Cadbury Schweppes has recommended that both Coca-Cola and Pepsi bottlers make Dr Pepper a priority brand again, following the industry's failure to capitalise on the growing trend to new soft drinks, according to the Wall Street Journal. A number of new products, such as Vanilla Coke and Sprite Remix, have cost Dr Pepper valuable space in store displays and vending machines.
Dr Pepper relies on Coke and Pepsi bottlers to handle nearly three quarters of the drink's distribution.
"We see the Dr Pepper crown jewel being squeezed out by innovation," said Rick Wach, senior vice president of marketing at Dr Pepper/Seven Up, a unit of Cadbury. He was speaking at the annual Dr Pepper bottler meeting.
At the conference, the company announced that it was consolidating its North American beverage business to cut costs and to improve its relationship with bottlers and retailers.
The results for Dr Pepper and 7 UP have been disappointing this year. Sales of Cadbury's soft drinks in the US were down 3.8 per cent through August compared to a year ago.

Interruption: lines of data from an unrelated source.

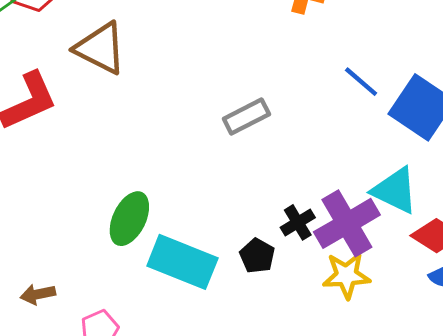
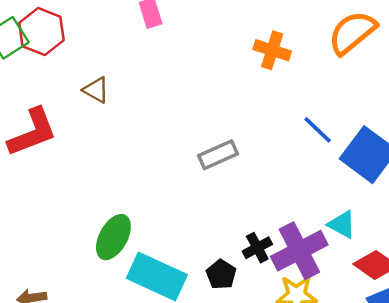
brown triangle: (100, 48) -> (96, 90), size x0.6
cyan triangle: (395, 190) -> (342, 224), size x0.7

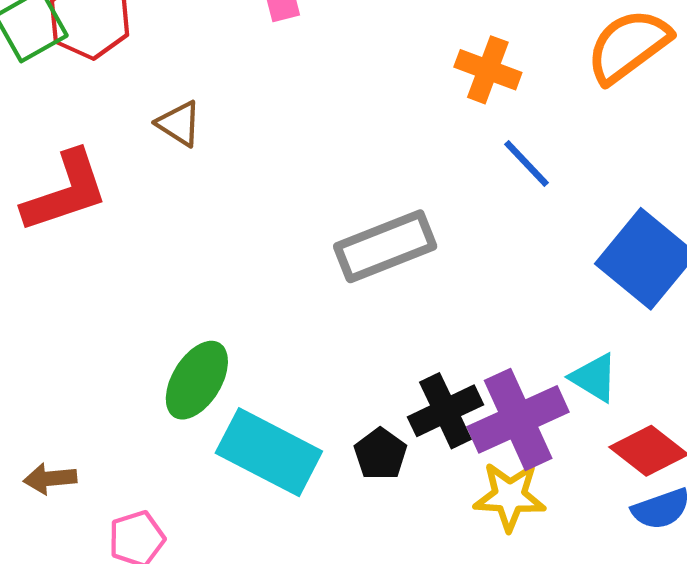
blue line: (318, 130) -> (526, 163), moved
gray rectangle: (218, 155) -> (385, 246), size x1.4
black cross: (257, 248) -> (445, 411), size x1.4

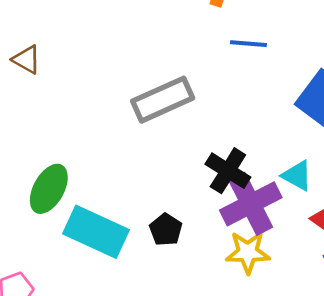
brown triangle: (179, 124) -> (27, 59), moved
blue line: (526, 163) -> (248, 44), turned -39
black cross: (445, 411) -> (228, 171), moved, turned -30

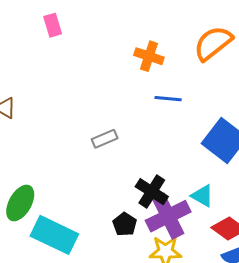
gray rectangle: (163, 100) -> (105, 139), size x0.6
black pentagon: (166, 230) -> (125, 224), moved

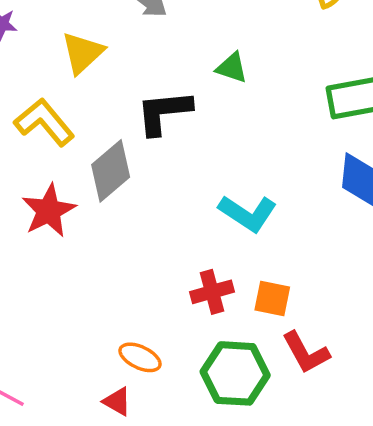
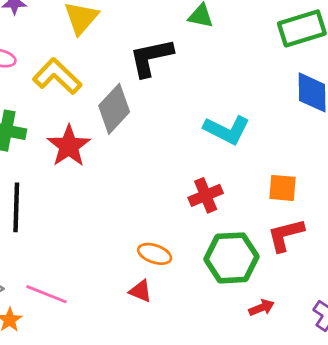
orange square: (272, 299) -> (283, 188), moved
red L-shape: (306, 353) -> (286, 235), turned 111

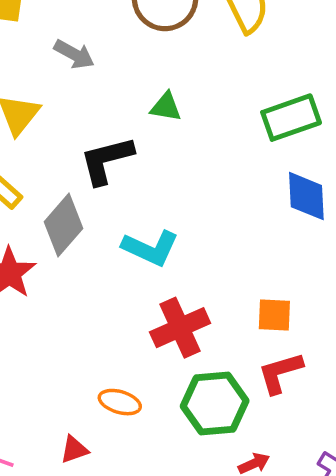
cyan L-shape: (227, 130) -> (150, 248), moved
red cross: (206, 195) -> (180, 328), size x1.4
red triangle: (140, 291) -> (74, 450), moved, turned -40

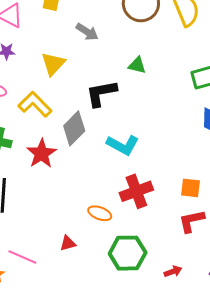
orange ellipse: (120, 402) -> (100, 213), moved
green hexagon: (215, 404) -> (128, 253), moved
red triangle: (74, 450) -> (68, 243), moved

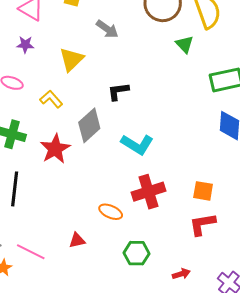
green triangle: (137, 65) -> (185, 44), moved, turned 30
black L-shape: (101, 93) -> (118, 91), size x0.7
yellow L-shape: (35, 104) -> (51, 99), size x0.7
green hexagon: (128, 253) -> (137, 253), size x0.7

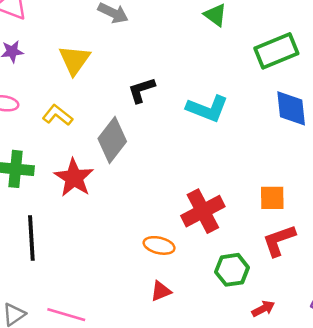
cyan L-shape: (137, 144) -> (207, 109), moved
red triangle: (77, 240) -> (161, 291), moved
green hexagon: (137, 253) -> (232, 270), moved

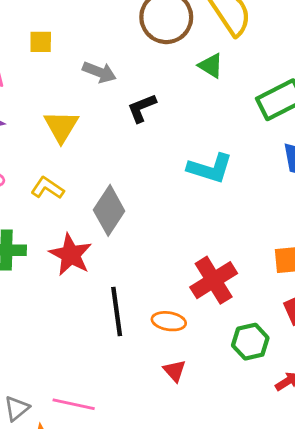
black L-shape: (141, 90) -> (142, 108), moved
black line: (31, 238) -> (117, 312), moved
red triangle: (161, 291) -> (175, 371), turned -45

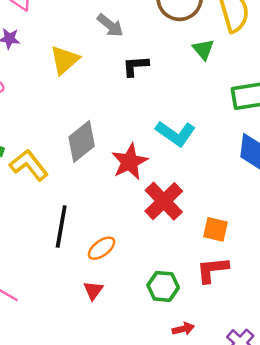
yellow L-shape: (47, 188) -> (29, 165), moved, size x1.4
red star: (71, 255) -> (130, 162), moved
red cross: (214, 280) -> (164, 201), moved, turned -30
orange ellipse: (169, 321) -> (102, 248), turned -64

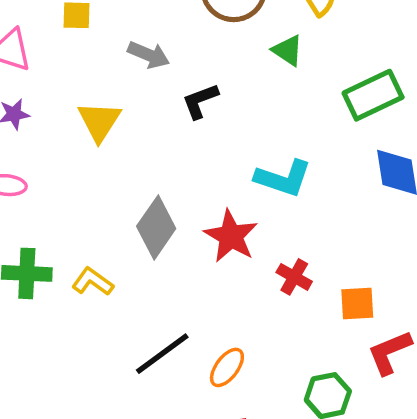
yellow L-shape: (29, 165) -> (93, 282), size x0.7
red cross: (164, 201) -> (294, 277), size x0.6
black line: (61, 226) -> (162, 354), turned 60
orange square: (216, 229) -> (357, 303), moved

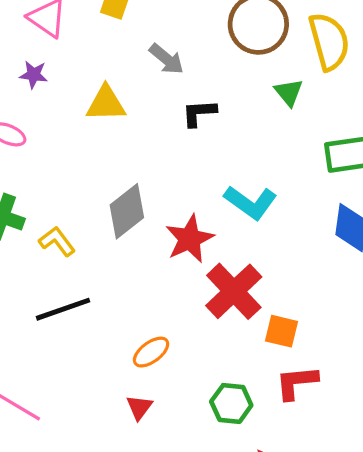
yellow triangle: (99, 121) -> (106, 104), turned 39
red cross: (294, 277) -> (234, 291), size x1.8
black line: (162, 354) -> (63, 309), moved

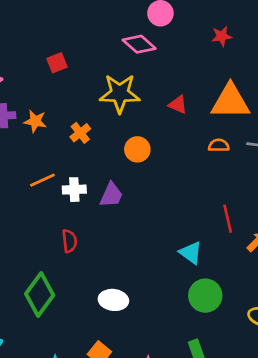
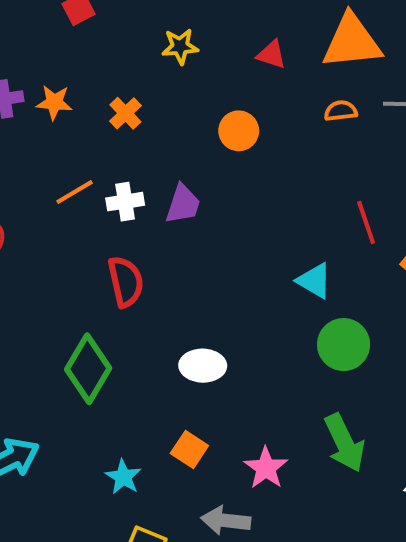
yellow star: (120, 93) -> (180, 46), size x0.6
orange circle: (137, 149) -> (239, 131), moved
red semicircle: (69, 241) -> (126, 282), size x1.4

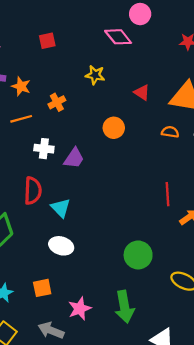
orange line: (75, 192) -> (21, 119), moved
cyan triangle: (314, 281) -> (61, 208), moved
orange square: (189, 450) -> (42, 288), turned 30

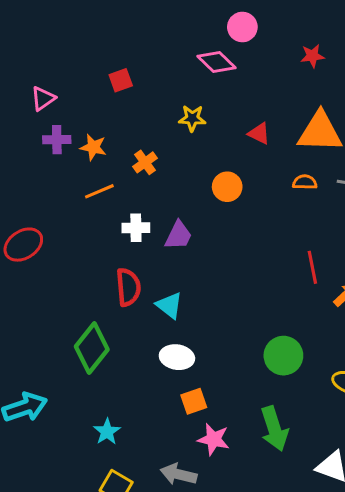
orange square: (42, 288) -> (194, 401), moved
pink star: (80, 309) -> (213, 439), turned -30

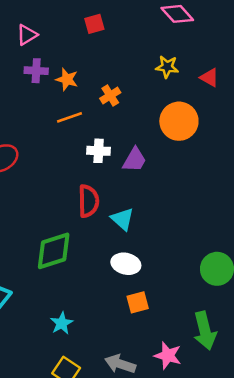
yellow star: (192, 118) -> (167, 67), moved
orange circle: (227, 187) -> (179, 121), size x1.5
green diamond: (92, 348) -> (54, 251), turned 30
pink star: (213, 439) -> (168, 355), moved

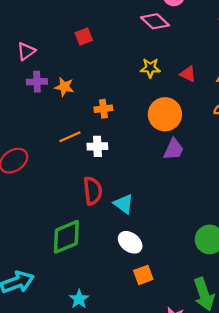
orange cross: (110, 95) -> (103, 109), moved, turned 30
orange line: (69, 117) -> (70, 137), moved
purple trapezoid: (134, 160) -> (174, 149), moved
white ellipse: (126, 264) -> (130, 242), turned 30

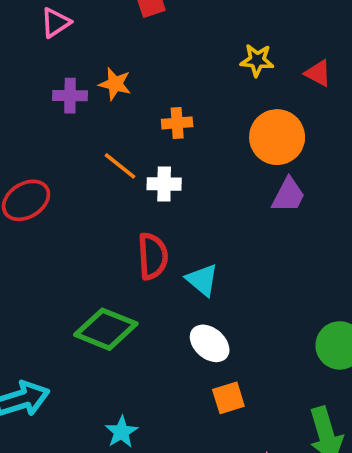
purple cross: (37, 82) -> (70, 96), moved
orange line: (70, 137) -> (120, 166), turned 60
green diamond: (66, 237) -> (106, 329), turned 42

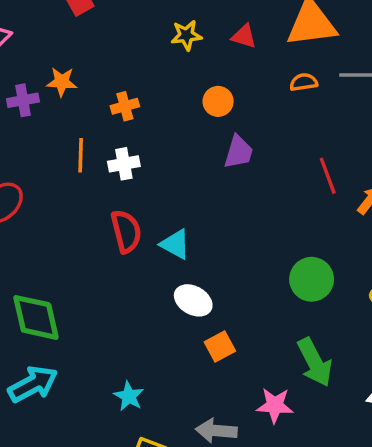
orange circle: (277, 137) -> (218, 101), size x0.6
orange line: (120, 166) -> (81, 155), turned 64
green diamond: (106, 329) -> (36, 317), moved, turned 66

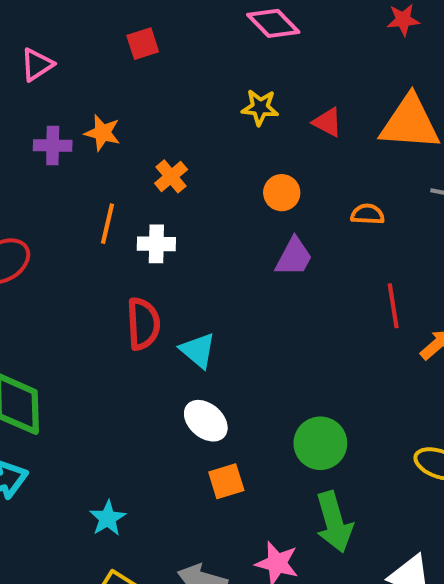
orange semicircle: (304, 82) -> (367, 214), moved
orange cross: (125, 106) -> (171, 176), turned -36
green circle: (312, 279) -> (320, 443), moved

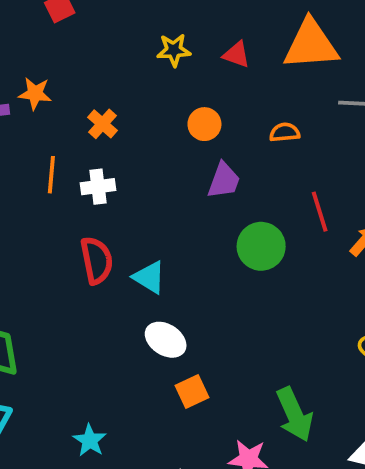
green circle: (320, 443) -> (261, 246), moved

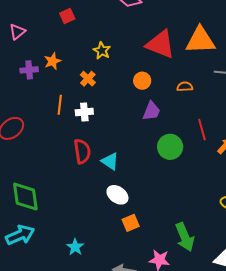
yellow star: (174, 50) -> (102, 51), moved, turned 30
red triangle: (237, 55) -> (161, 44), size x2.0
orange star: (35, 93) -> (53, 61), turned -30

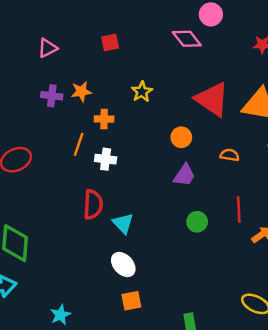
orange cross: (88, 79) -> (104, 119), moved, turned 35
green circle: (170, 147) -> (197, 222), size x0.7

To buck this trend, Cadbury said that it expects to shortly finish consumer testing on a healthier carbonated soft drink. Mike McGrath, president of sales for Cadbury Americas Beverages, said a mid-calorie drink is one option under consideration.
As with other diet drinks, Diet Dr Pepper has bucked the industrywide trend and continued to grow. Sales of the diet drink increased 5.7 per cent in the first eight months of the year compared to a year ago, according to the company.
Dr Pepper is the sixth most popular soft drink in the US. Cadbury Schweppes' other products include 7 UP, Mott's and Snapple. Overall, Cadbury has a 17 per cent share of the US soft-drink market, behind Coca-Cola and PepsiCo. The US soft-drinks business accounts for about 25 per cent of Cadbury's operating profits.